How Fast Can We Plan It?
Single-Shot Neural Motion Planner

A compact, CPU-fast planner that predicts breakpoint times and joint states in one forward pass — reframing planning as perception. The paper is under review. It can be found here: https://drive.google.com/file/d/1SMz04vGLR1QnzGfGAorhqAO2HxkBy3Xo/view?usp=drive_link

Franka Emika Panda (7-DoF) OMPL / RRT-Connect supervision PyBullet verification

Abstract

We present a single-shot neural motion planner that maps a compact scene context and a 2D occupancy map to a small set of trajectory breakpoints (times and joint states) and a feasibility score in one forward pass. Trained on RRT-Connect demonstrations compressed with Ramer–Douglas–Peucker (RDP) and refined with collision-aware fine-tuning, the planner delivers single-digit millisecond CPU latency with far lower variance than classical tree-based planners. In a ball-drop interception benchmark it yields a smaller critical height, reallocating precious time from planning to execution.

Demo Videos

Franka Emika Panda planning and executing short motion using our proposed motion planner.
Demo 2
Demo 3 — brief description.
Demo 4 — brief description.
Franka Emika Panda mounted on a Husky Robot, Planning motion from random start to goal joint state.

Key Contributions

Background: RRT-Connect and RDP

RRT-Connect grows two trees using a straight-line local planner, yielding a path that is inherently piecewise-linear in configuration space. After time-parameterization, many waypoints are redundant.
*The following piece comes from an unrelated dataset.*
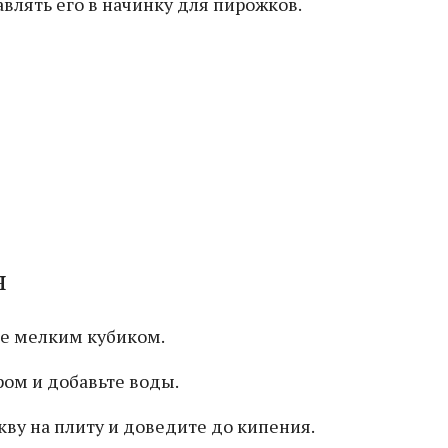
влять его в начинку для пирожков.
я
ее мелким кубиком.
ром и добавьте воды.
кву на плиту и доведите до кипения.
We compress each expert path with the RDP algorithm, which recursively removes points whose orthogonal deviation to a segment is below a tolerance, keeping only breakpoints that preserve geometry. This shrinks hundreds of waypoints to a handful of key poses and times, simplifying supervision and speeding learning.

RDP-selected breakpoints on an RRT-Connect trajectory
Figure: RDP compresses a dense RRT-Connect trajectory into a compact sequence of breakpoints.

Method

Planner Overview

We cast motion generation as a single-shot mapping from scene context (start, goal, and obstacle descriptors) and a 2D occupancy map to a compact trajectory in joint space. The network predicts a sequence of N breakpoints {(ti, θi)} for a 7-DoF arm, plus a feasibility score; planning is performed in a single forward pass rather than by incremental search. Because RRT-Connect paths are polylines, a small set of breakpoints suffices to reconstruct the motion, and a CNN can “see” the full environment at once, making latency less sensitive to scene scale.

Context CNN

Context encodes task and scene parameters—start state, goal state, and obstacle attributes (size, position, orientation). A Conv2D → BatchNorm → ReLU stem, followed by four residual blocks, transforms this structured input into a fixed-width context embedding that captures interactions among start/goal and obstacle terms.

Map CNN

The Map CNN ingests a 64×64×C occupancy grid (optionally with distance fields or inflated obstacles) and can concatenate normalized coordinate channels (CoordConv) to ease learning of absolute position. A Conv–BN–ReLU stem leads into residual stages with stride-2 downsampling (32→64→128 channels), optionally using dilated 3×3 kernels for long-range context. Global average pooling yields the map embedding, followed by dropout.

Output Heads

Fusing the context and map embeddings, a small MLP produces three heads: (i) feasibility, a sigmoid probability used with binary cross-entropy; (ii) timing, positive increments accumulated via softplus and cumsum to form breakpoint times with a stop token; and (iii) joint states, either absolute or residual, recovered via cumulative summation. The breakpoints are linearly interpolated and then time-parameterized to satisfy limits.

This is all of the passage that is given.